My AI Journey: A Timeline of Tinkering, Models, and Machines
My AI Journey: A Timeline of Tinkering, Models, and Machines
TL;DR: I spent 20 years in investment banking risk roles, but I never stopped coding on the side. I started building AI agents in April 2023, long before the current hype cycle. I built my own coding agent with a custom DSL, self-hosted LLMs on a 4090+3090 rig, and created voice and browser agents. I left banking in mid-2025 to build a startup leveraging the "AI agent multiplier." My thesis then, which is becoming obvious now, is that what’s happening in software engineering is coming for every white-collar role.

I spent 20 years in investment banking risk roles. However, in my spare time during weekends and evenings, I was building.
A lot of what's becoming mainstream now in AI agents is something I was using much earlier. It wasn't always pretty. The UI/UX was terrible and I was the only user, but the capabilities were there.
Before GPT: The Foundations
I studied Computing at Imperial College London, and the early part of my career was developing software in the financial industry during the dotcom era. What happened next is what happens to a lot of engineers who move into senior corporate roles. For the last 15 to 20 years, I've been in risk management roles in investment banks, positions where you're managing teams and frameworks, not writing code day-to-day. But I never stopped. On evenings and weekends, I kept tinkering, building side projects, entering hackathons, getting involved in startups, and keeping up with the technology.
I went deep into Haskell. It was a natural fit for someone with a quant and CS background. That led me into the Nix ecosystem, as any good Haskeller would. I drank the pure functional cool-aid and never quite put the glass down. I still use Nix today, even though I barely use Haskell anymore.
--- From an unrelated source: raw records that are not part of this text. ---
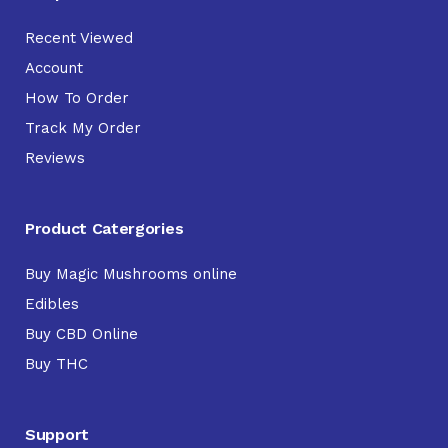
Recent Viewed
Account
How To Order
Track My Order
Reviews
Product Catergories
Buy Magic Mushrooms online
Edibles
Buy CBD Online
Buy THC
Support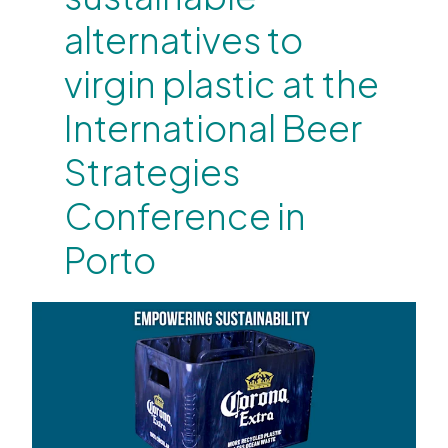
alternatives to
virgin plastic at the
International Beer
Strategies
Conference in
Porto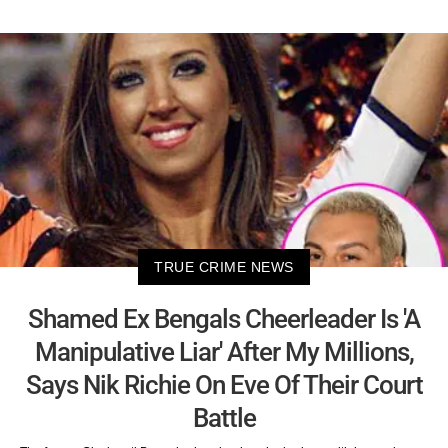
TRUE CRIME NEWS
Shamed Ex Bengals Cheerleader Is 'A
Manipulative Liar' After My Millions,
Says Nik Richie On Eve Of Their Court
Battle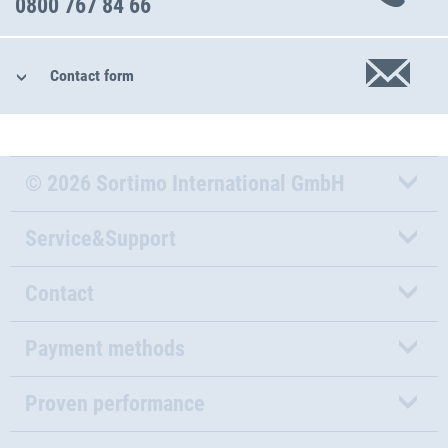
0800 767 84 66
Contact form
© 2026 Sortimo International GmbH
Service&Support
Contact
Payment methods
Proven performance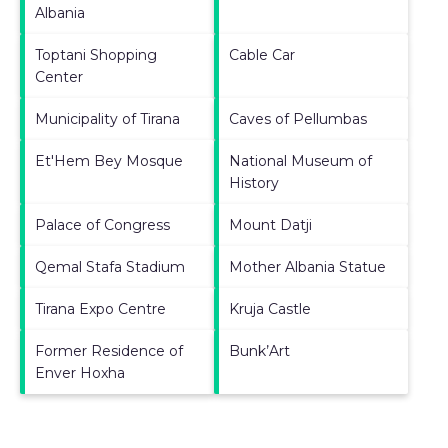
Albania
Toptani Shopping
Cable Car
Center
Municipality of Tirana
Caves of Pellumbas
Et'Hem Bey Mosque
National Museum of
History
Palace of Congress
Mount Datji
Qemal Stafa Stadium
Mother Albania Statue
Tirana Expo Centre
Kruja Castle
Former Residence of
Bunk’Art
Enver Hoxha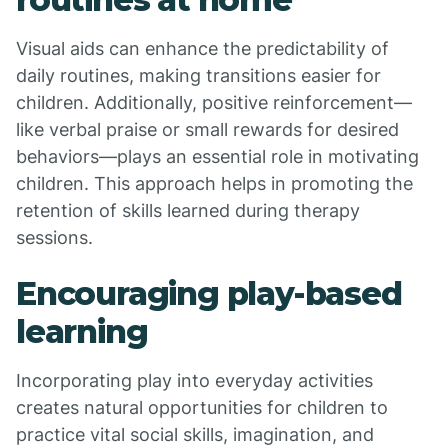
Visual aids can enhance the predictability of
daily routines, making transitions easier for
children. Additionally, positive reinforcement—
like verbal praise or small rewards for desired
behaviors—plays an essential role in motivating
children. This approach helps in promoting the
retention of skills learned during therapy
sessions.
Encouraging play-based
learning
Incorporating play into everyday activities
creates natural opportunities for children to
practice vital social skills, imagination, and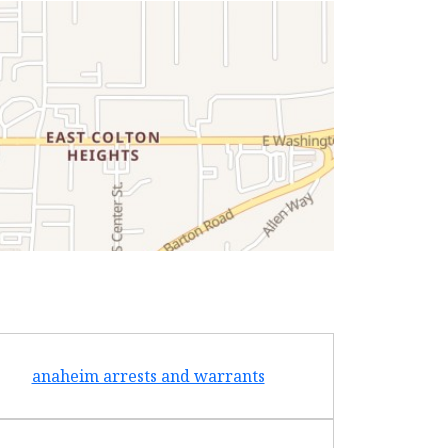
anaheim arrests and warrants
arcad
The languages have shifted to Python and JavaScript, entirely because of the AI ecosystem, but the Nix infrastructure remains.
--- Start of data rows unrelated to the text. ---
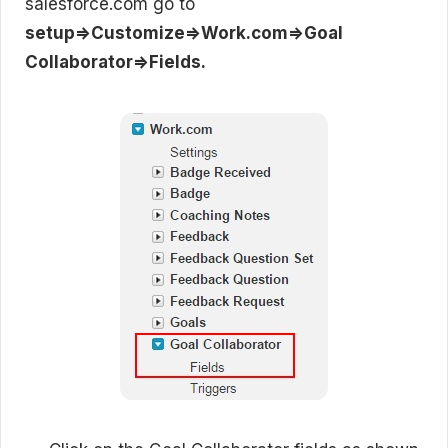
salesforce.com go to
setup=>Customize=>Work.com=>Goal
Collaborator=>Fields.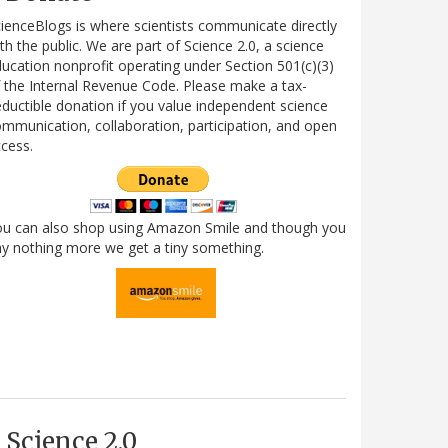
ienceBlogs is where scientists communicate directly
th the public. We are part of Science 2.0, a science
ucation nonprofit operating under Section 501(c)(3)
 the Internal Revenue Code. Please make a tax-
ductible donation if you value independent science
mmunication, collaboration, participation, and open
cess.
ou can also shop using Amazon Smile and though you
y nothing more we get a tiny something.
Science 2.0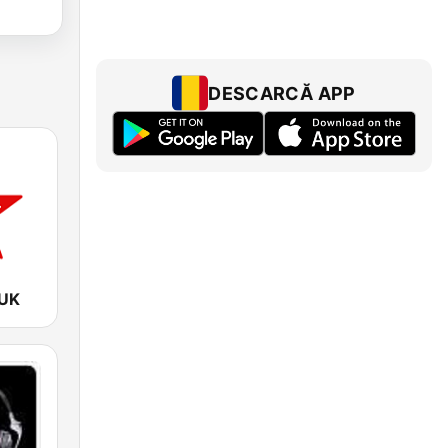
DESCARCĂ APP
 UK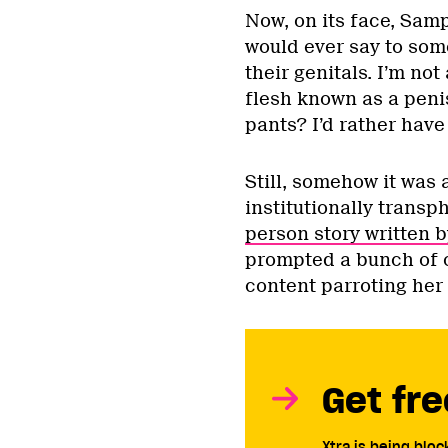
Now, on its face, Samp
would ever say to some
their genitals. I’m not
flesh known as a penis
pants? I’d rather have
Still, somehow it was 
institutionally transp
person story written 
prompted a bunch of o
content parroting her 
Get fre
Xtra is being blo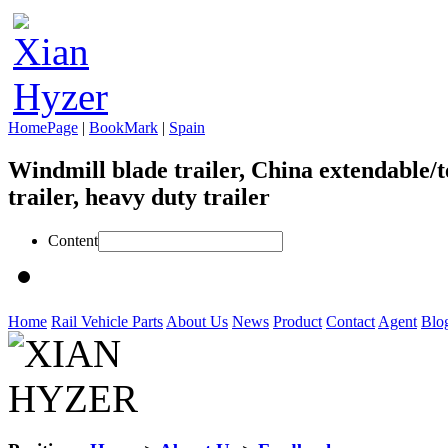
HomePage
|
BookMark
|
Spain
Windmill blade trailer, China extendable/t
trailer, heavy duty trailer
Content
Home
Rail Vehicle Parts
About Us
News
Product
Contact
Agent
Blo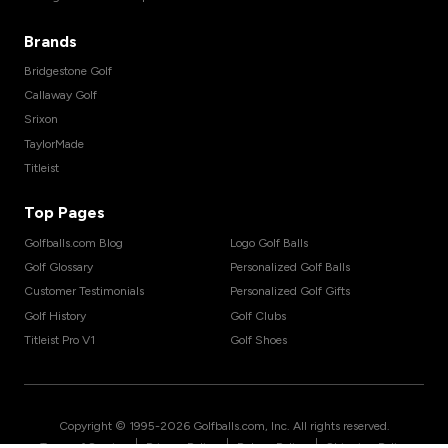
Brands
Bridgestone Golf
Callaway Golf
Srixon
TaylorMade
Titleist
Top Pages
Golfballs.com Blog
Logo Golf Balls
Golf Glossary
Personalized Golf Balls
Customer Testimonials
Personalized Golf Gifts
Golf History
Golf Clubs
Titleist Pro V1
Golf Shoes
Copyright © 1995-
2026
Golfballs.com, Inc. All rights reserved.
|
|
|
Terms of Service
Privacy Policy
Return Policy
Shipping Policy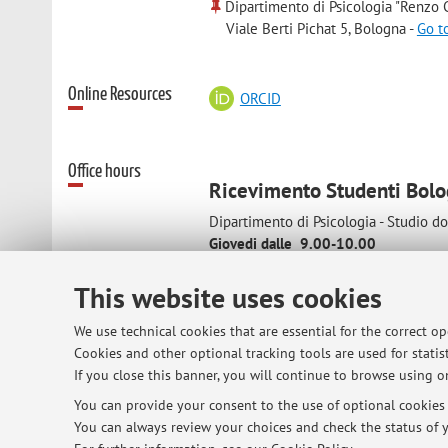
Dipartimento di Psicologia "Renzo C
Viale Berti Pichat 5, Bologna -
Go t
Online Resources
ORCID
Office hours
Ricevimento Studenti Bol
Dipartimento di Psicologia - Studio d
Giovedi dalle 9.00-10.00
Ricevimento Studenti Cesena
This website uses cookies
viale Europa 115-Studio docente
Mercoledi dalle 10.00 alle 12.00
We use technical cookies that are essential for the correct o
Cookies and other optional tracking tools are used for statist
If you close this banner, you will continue to browse using on
In considerazione degli impegni didatt
You can provide your consent to the use of optional cookies b
appuntamento
You can always review your choices and check the status of y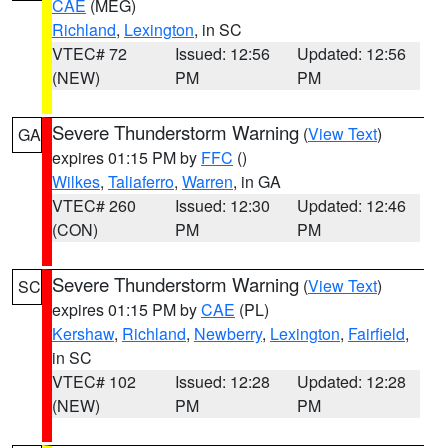
CAE
(MEG)
Richland
,
Lexington
, in SC
VTEC# 72
Issued: 12:56
Updated: 12:56
(NEW)
PM
PM
Severe Thunderstorm Warning
(
View Text
)
GA
expires 01:15 PM by
FFC
()
Wilkes
,
Taliaferro
,
Warren
, in GA
VTEC# 260
Issued: 12:30
Updated: 12:46
(CON)
PM
PM
Severe Thunderstorm Warning
(
View Text
)
SC
expires 01:15 PM by
CAE
(PL)
Kershaw
,
Richland
,
Newberry
,
Lexington
,
Fairfield
,
in SC
VTEC# 102
Issued: 12:28
Updated: 12:28
(NEW)
PM
PM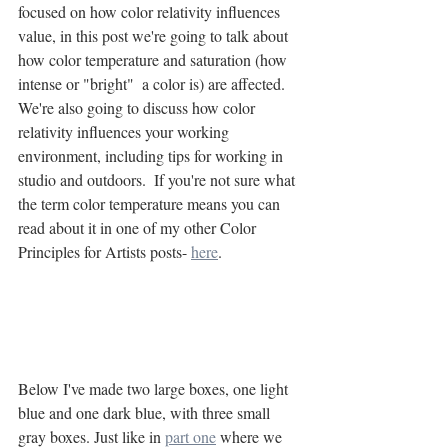
focused on how color relativity influences 
value, in this post we're going to talk about 
how color temperature and saturation (how 
intense or "bright"  a color is) are affected. 
We're also going to discuss how color 
relativity influences your working 
environment, including tips for working in 
studio and outdoors.  If you're not sure what 
the term color temperature means you can 
read about it in one of my other Color 
Principles for Artists posts- 
here
.
Below I've made two large boxes, one light 
blue and one dark blue, with three small 
gray boxes. Just like in 
part one
 where we 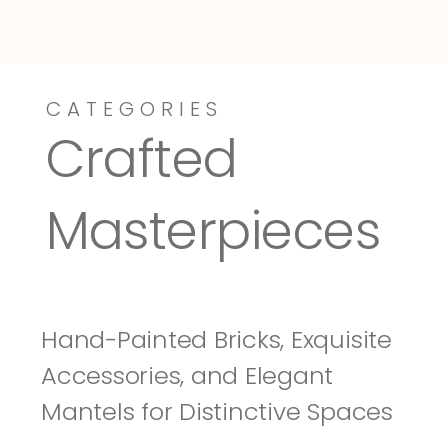
CATEGORIES
Dressy-Fieldstone
Tuscany
Crafted 
Masterpieces
Hand-Painted Bricks, Exquisite 
Accessories, and Elegant 
Mantels for Distinctive Spaces 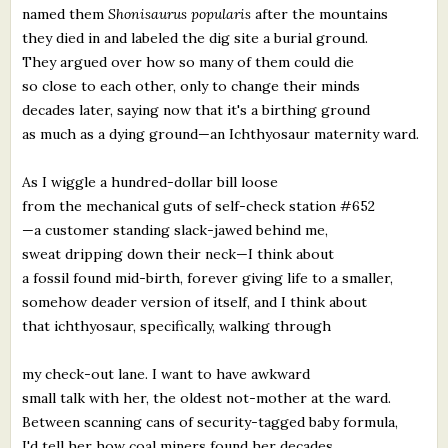
named them
Shonisaurus popularis
after the mountains
they died in and labeled the dig site a burial ground.
They argued over how so many of them could die
so close to each other, only to change their minds
decades later, saying now that it's a birthing ground
as much as a dying ground—an Ichthyosaur maternity ward.
As I wiggle a hundred-dollar bill loose
from the mechanical guts of self-check station #652
—a customer standing slack-jawed behind me,
sweat dripping down their neck—I think about
a fossil found mid-birth, forever giving life to a smaller,
somehow deader version of itself, and I think about
that ichthyosaur, specifically, walking through
my check-out lane. I want to have awkward
small talk with her, the oldest not-mother at the ward.
Between scanning cans of security-tagged baby formula,
I'd tell her how coal miners found her decades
I built an algorithmic trading system in Haskell using functional reactive programming during the Bitcoin and crypto hype. I was also involved in startups and tried to build a FinTech product when I worked in Copenhagen. That introduced me to Flutter for mobile development. This turned out to be remarkably pertinent for my current apps.
My home setup is admittedly esoteric. My main server runs WSL2 and Nix. I'm a Windows guy because the corporate job demands it. Excel is non-negotiable for anyone in finance, and anyone who deals with trading platforms (Interactive Brokers, NinjaTrader) needs a Windows machine. So my world is Windows on the outside, Nix on the inside. I also have a Mac Mini, essential for iOS development, and I'm slowly moving more towards the Apple ecosystem, as all AI tinkerers seem to be doing these days.
The ChatGPT Moment
Then GPT-3.5 landed, and ChatGPT showed the world something most people hadn't considered: AIs can understand language and speak back coherently. For most people, this was the awakening. For me, it was confirmation that the trajectory I'd been watching was accelerating faster than anyone expected.
But the real spark came shortly after.
March/April 2023: The Awakening: AutoGPT and BabyAGI
Around the release of GPT-4, the open-source community produced something that grabbed my attention far more than chatbots.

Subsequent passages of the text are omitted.